EVANSVILLE, Ind. (WEHT) – It hits hard, and it hits fast. And for thousands of people, it’s a life-threatening disease they never saw coming.
One Evansville resident took treatment into his own hands.
“They say it’s the worst diagnosis you can get, and I believe them.”
“When you have three little kids and a wife at home and you get that kind of diagnosis, it shakes your world up.”
Todd Mazzier, 46, is battling ALS, also known as Lou Gehrig’s Disease.
To treat it, he needed specific stem cells injected into his spine. A procedure he says he couldn’t get here in the united states.
“I couldn’t get it; I can’t get it. And the way it is, through the FDA, I won’t be able to get that for another two years the way they’re set up.”
But for ALS patients, time is in limited supply.
The solution? An 18-hour flight to Slovakia for a similar treatment.
“I went there to get intrathecal steam cell implants. It was a nightmare of a trip. On the last day I was supposed to come home, two days after my last treatment, I got what’s called a cerebral spinal headache. So instead of coming home, I had to be rushed to the hospital.”
Several days later, after an unexpected visit to an Austrian hospital, Todd came home with good news.

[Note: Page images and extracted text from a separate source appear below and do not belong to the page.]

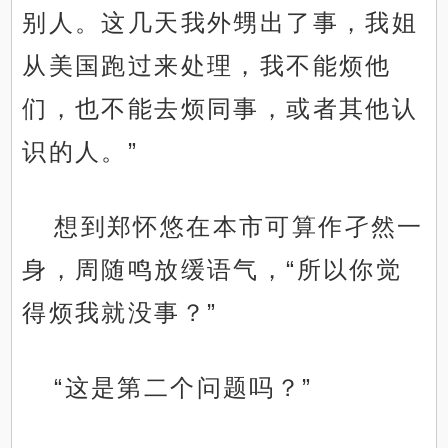
别人。这几天我外甥出了事，我姐
从美国跑过来处理，我不能烦他
们，也不能去烦同事，或者其他认
识的人。”
想到郑怀悠在本市可算作孑然一
身，周随鸣放缓语气，“所以你觉
得烦我就没事？”
“这是第二个问题吗？”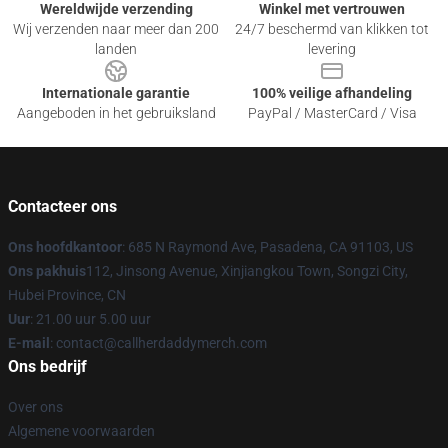
Wereldwijde verzending
Winkel met vertrouwen
Wij verzenden naar meer dan 200
24/7 beschermd van klikken tot
landen
levering
Internationale garantie
100% veilige afhandeling
Aangeboden in het gebruiksland
PayPal / MasterCard / Visa
Contacteer ons
Ons hoofdkantoor
: 685 N Raymond Ave, Pasadena, CA 91103, US
Ons pakhuis
112, Jinsong Avenue, Xinjiangkou Town, Songzi City,
Hubei Province, CN
Uur
: 21.00 uur 5.00 uur
E-mail
: contact@callherdaddymerch.com
Ons bedrijf
Over ons
Algemene voorwaarden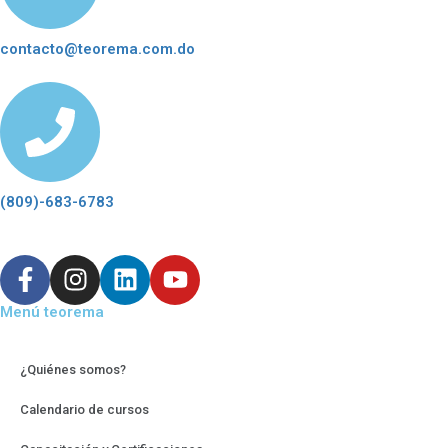
contacto@teorema.com.do
(809)-683-6783
Menú teorema
¿Quiénes somos?
Calendario de cursos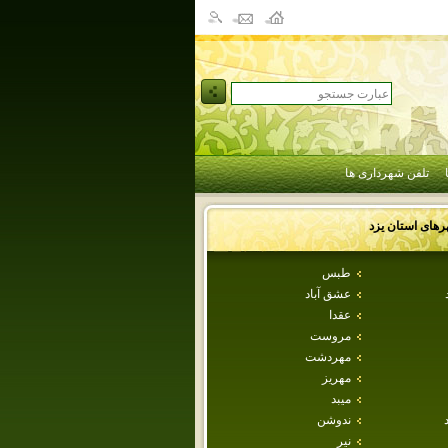
تلفن شهرداری ها
رهای استان
يزد
طبس
عشق آباد
عقدا
مروست
مهردشت
مهريز
ميبد
ندوشن
نير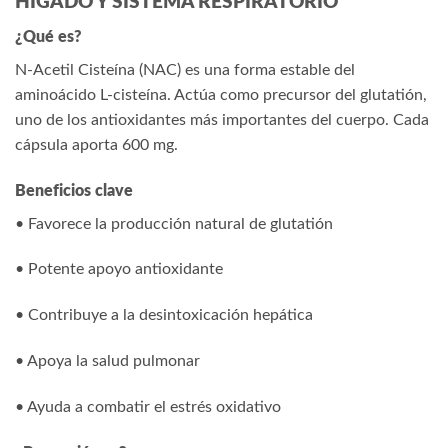
HÍGADO Y SISTEMA RESPIRATORIO
¿Qué es?
N-Acetil Cisteína (NAC) es una forma estable del
aminoácido L-cisteína. Actúa como precursor del glutatión,
uno de los antioxidantes más importantes del cuerpo. Cada
cápsula aporta 600 mg.
Beneficios clave
• Favorece la producción natural de glutatión
• Potente apoyo antioxidante
• Contribuye a la desintoxicación hepática
• Apoya la salud pulmonar
• Ayuda a combatir el estrés oxidativo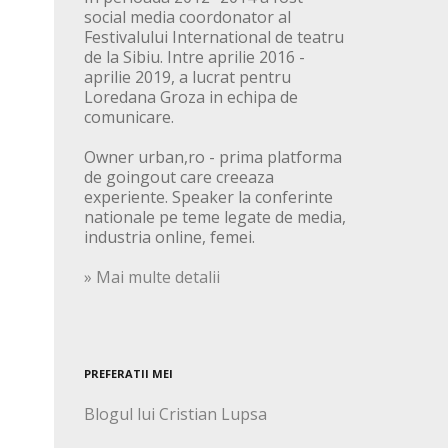
social media coordonator al
Festivalului International de teatru
de la Sibiu. Intre aprilie 2016 -
aprilie 2019, a lucrat pentru
Loredana Groza in echipa de
comunicare.
Owner urban,ro - prima platforma
de goingout care creeaza
experiente. Speaker la conferinte
nationale pe teme legate de media,
industria online, femei.
» Mai multe detalii
PREFERATII MEI
Blogul lui Cristian Lupsa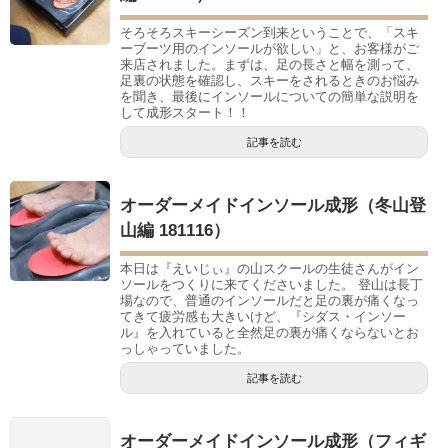
そろそろスキーシーズン到来ということで、「スキ
ーブーツ用のインソールが欲しい」と、お客様がご
来店されました。まずは、足の長さと幅を測って、
足裏の状態を確認し、スキーをされるときのお悩み
を聞き、最後にインソールについての簡単な説明を
して成形スタート！！
記事を読む
オーダーメイドインソール成形（冬山登
山編 181116）
本日は『えいじぃ』の山スクールの生徒さんがイン
ソールをつくりに来てくださいました。 登山は長丁
場なので、普通のインソールだと足の裏が痛くなっ
てきて疲労感も大きいけど、『シダス・インソー
ル』を入れていると全然足の裏が痛くならないとお
っしゃっていました。
記事を読む
オーダーメイドインソール成形（フィギ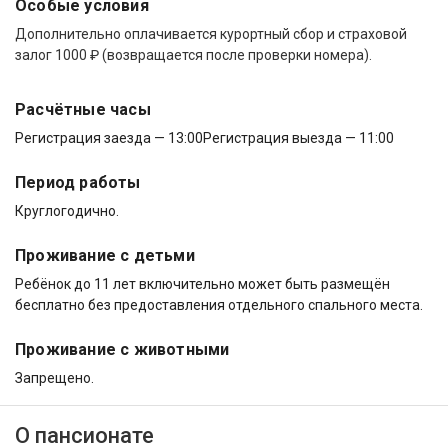
Особые условия
Дополнительно оплачивается курортный сбор и страховой
залог 1000 ₽ (возвращается после проверки номера).
Расчётные часы
Регистрация заезда — 13:00
Регистрация выезда — 11:00
Период работы
Круглогодично.
Проживание с детьми
Ребёнок до 11 лет включительно может быть размещён
бесплатно без предоставления отдельного спального места.
Проживание с животными
Запрещено.
О пансионате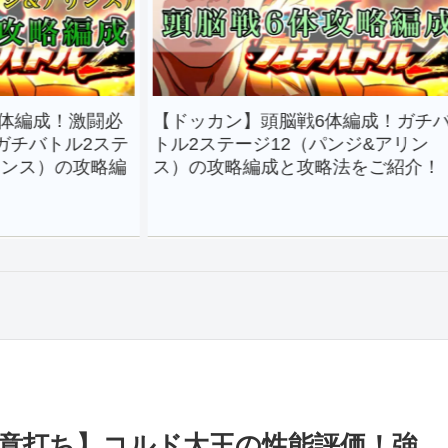
激闘必
【ドッカン】頭脳戦6体編成！ガチバ
【ド
2ステ
トル2ステージ12（パンジ&アリン
魔人
攻略編
ス）の攻略編成と攻略法をご紹介！
成と
意打ち】コルド大王の性能評価！強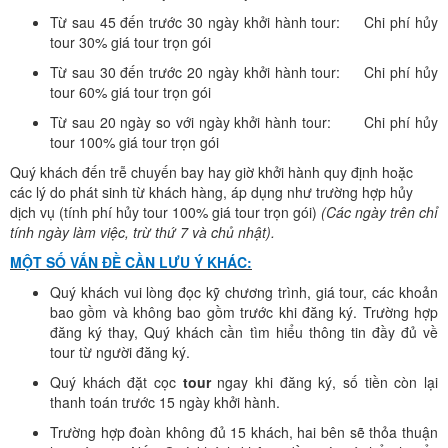
Từ sau 45 đến trước 30 ngày khởi hành tour: Chi phí hủy
tour 30% giá tour trọn gói
Từ sau 30 đến trước 20 ngày khởi hành tour: Chi phí hủy
tour 60% giá tour trọn gói
Từ sau 20 ngày so với ngày khởi hành tour: Chi phí hủy
tour 100% giá tour trọn gói
Quý khách đến trễ chuyến bay hay giờ khởi hành quy định hoặc
các lý do phát sinh từ khách hàng, áp dụng như trường hợp hủy
dịch vụ (tính phí hủy tour 100% giá tour trọn gói)
(Các ngày trên chỉ
tính ngày làm việc, trừ thứ 7 và chủ nhật).
MỘT SỐ VẤN ĐỀ CẦN LƯU Ý KHÁC:
Quý khách vui lòng đọc kỹ chương trình, giá tour, các khoản
bao gồm và không bao gồm trước khi đăng ký. Trường hợp
đăng ký thay, Quý khách cần tìm hiểu thông tin đầy đủ về
tour từ người đăng ký.
Quý khách đặt cọc
tour
ngay khi đăng ký, số tiền còn lại
thanh toán trước 15 ngày khởi hành.
Trường hợp đoàn không đủ 15 khách, hai bên sẽ thỏa thuận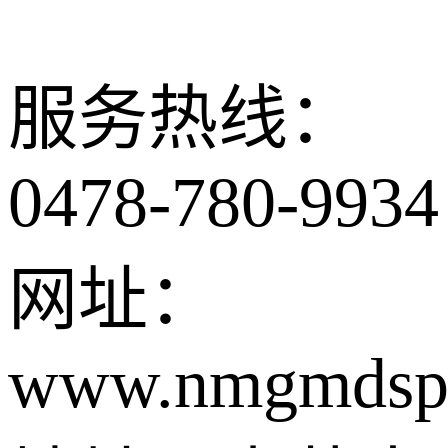
服务热线：
0478-780-9934
网址：
www.nmgmdsp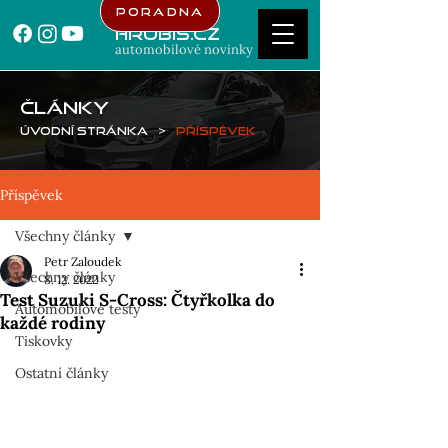
Poradna
Hrubis.cz
automobilové novinky
ČLÁNKY
Úvodní stránka
>
Příspěvek
Příspěvek
Všechny články
Petr Zaloudek
Všechny články
8. 12. 2022
Test Suzuki S-Cross: Čtyřkolka do
Automobilové testy
každé rodiny
Tiskovky
Ostatní články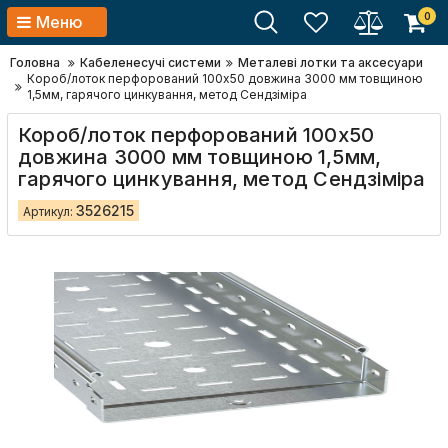
0
Меню
Головна
Кабеленесучі системи
Металеві лотки та аксесуари
Короб/лоток перфорований 100х50 довжина 3000 мм товщиною
1,5мм, гарячого цинкування, метод Сендзіміра
Короб/лоток перфорований 100х50
довжина 3000 мм товщиною 1,5мм,
гарячого цинкування, метод Сендзіміра
3526215
Артикул:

“In the last two weeks, I’ve really started feeling better.”
And in the wake of ALS Awareness Month and protests across the country, Todd is hopeful a long-term solution closer to home, is near.
“I just believe with what’s going on, the science, the different things, the faith that I have in Jesus, that I’m gonna find a way. That this isn’t my destiny.”
According to the ALS Association, the disease is most commonly diagnosed in people between 40 and 70 years old.
ALS affects nearly 30,000 people in the US, with thousands of new cases reported every year.
The average life expectancy is 2 to 5 years.